_PROMPT_
Every line with the string "Plantillas" should be copied from the data.
(PROVIDED ENTRIES)
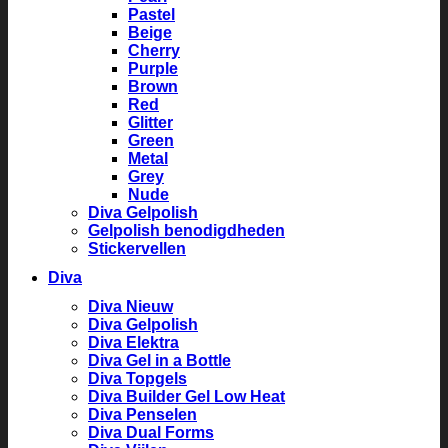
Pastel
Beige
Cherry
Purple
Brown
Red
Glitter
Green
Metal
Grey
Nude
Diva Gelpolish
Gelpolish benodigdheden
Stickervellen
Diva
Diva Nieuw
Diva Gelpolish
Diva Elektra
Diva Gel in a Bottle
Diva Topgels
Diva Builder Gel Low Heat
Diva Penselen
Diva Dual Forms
(End PROVIDED ENTRIES)
(PROVIDED ENTRIES)
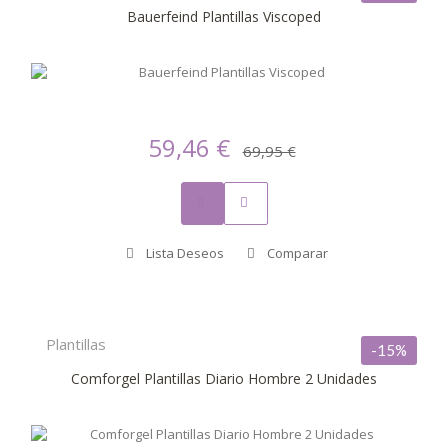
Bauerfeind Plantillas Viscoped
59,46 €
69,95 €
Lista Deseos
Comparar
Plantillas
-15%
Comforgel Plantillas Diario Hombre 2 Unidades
(End PROVIDED ENTRIES)
_SOLUTION TO THE EXERCISE_
Bauerfeind Plantillas Viscoped
Plantillas
Comforgel Plantillas Diario Hombre 2 Unidades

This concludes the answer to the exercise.